(What to work on): Exclude the pictures and reproduce the remaining data exactly as written.

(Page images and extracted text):
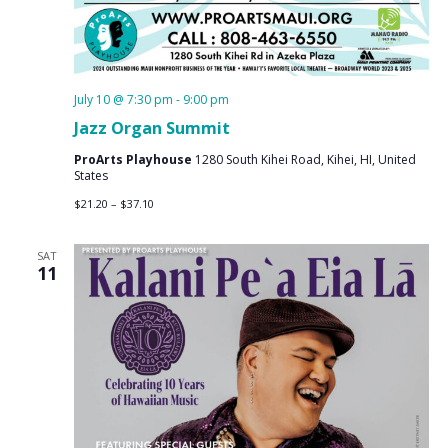
July 10 @ 7:30 pm
-
9:00 pm
Jazz Organ Summit
ProArts Playhouse
1280 South Kihei Road, Kihei, HI, United
States
$21.20 – $37.10
SAT
11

(Solution for this task):
July 10 @ 7:30 pm
-
9:00 pm
Jazz Organ Summit
ProArts Playhouse
1280 South Kihei Road, Kihei, HI, United
States
$21.20 – $37.10
SAT
11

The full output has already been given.